An image is a read-only, content-addressed filesystem + metadata — a frozen template of "everything this program needs to run". A container is a normal Linux process (or a few) started from that image, then isolated (it sees its own filesystem, process tree, network, hostname) and constrained (capped CPU/memory) by the Linux kernel. There is no "lightweight VM" inside — same kernel as the host, just fenced off. Build once → an immutable image; run that image many times → many identical, disposable containers. That immutability + identicality is exactly what makes the "cattle" model and reproducible rollouts of chapter 01 possible.

Containers vs.
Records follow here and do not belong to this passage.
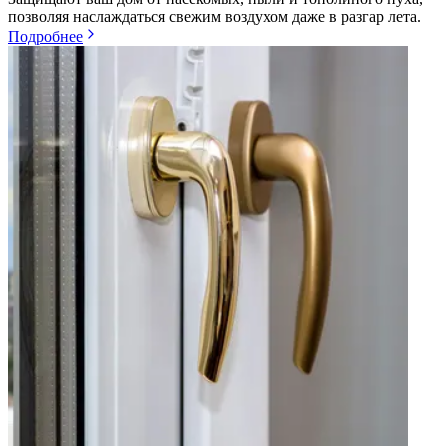
позволяя наслаждаться свежим воздухом даже в разгар лета.
Подробнее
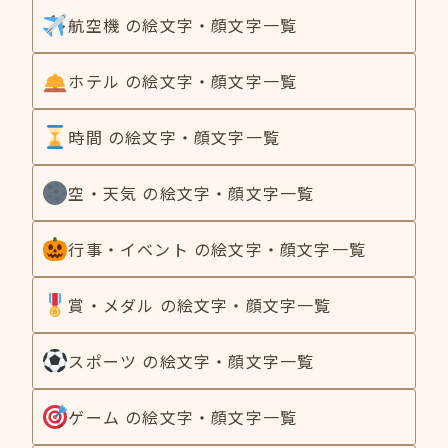
航空機 の絵文字・顔文字一覧
ホテル の絵文字・顔文字一覧
時間 の絵文字・顔文字一覧
空・天気 の絵文字・顔文字一覧
行事・イベント の絵文字・顔文字一覧
賞・メダル の絵文字・顔文字一覧
スポーツ の絵文字・顔文字一覧
ゲーム の絵文字・顔文字一覧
VMs

   VIRTUAL MACHINES                     CONTAINERS
   ┌───────────┐ ┌───────────┐          ┌───────────┐ ┌───────────┐
   │   App A   │ │   App B   │          │   App A   │ │   App B   │
   │  bins/libs│ │  bins/libs│          │  bins/libs│ │  bins/libs│
   │ Guest OS  │ │ Guest OS  │  <- full ├───────────┴─┴───────────┤
   │ (kernel)  │ │ (kernel)  │     OS   │   Container runtime     │
   ├───────────┴─┴───────────┤    each  ├─────────────────────────┤
   │       Hypervisor        │          │    Host OS (one kernel) │  <- shared
   ├─────────────────────────┤          ├─────────────────────────┤
   │       Host hardware     │          │      Host hardware      │
   └─────────────────────────┘          └─────────────────────────┘
   Isolation: strong (own kernel)       Isolation: process-level (shared kernel)
   Start: tens of seconds               Start: milliseconds
   Size: GBs (whole OS per VM)          Size: MBs (just app + libs)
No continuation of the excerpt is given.